Your copy should match the records exactly, except that it contains no pictures.
════════════════════
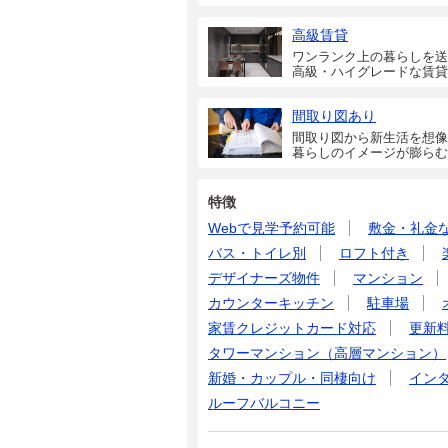
高級賃貸
ワンランク上の暮らしを送
高級・ハイグレードな賃貸
間取り図あり
間取り図から新生活を想像
暮らしのイメージが膨らむ
特徴
Webで見学予約可能
敷金・礼金
バス・トイレ別
ロフト付き
デザイナーズ物件
マンション
カウンターキッチン
駐車場
家賃クレジットカード対応
更新
タワーマンション（高層マンション）
新婚・カップル・同棲向け
イン
ルーフバルコニー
════════════════════
● EXERCISE RESPONSE
高級賃貸
ワンランク上の暮らしを送
高級・ハイグレードな賃貸
間取り図あり
間取り図から新生活を想像
暮らしのイメージが膨らむ
特徴
Webで見学予約可能
敷金・礼金
バス・トイレ別
ロフト付き
デザイナーズ物件
マンション
カウンターキッチン
駐車場
家賃クレジットカード対応
更新
タワーマンション（高層マンション）
新婚・カップル・同棲向け
イン
ルーフバルコニー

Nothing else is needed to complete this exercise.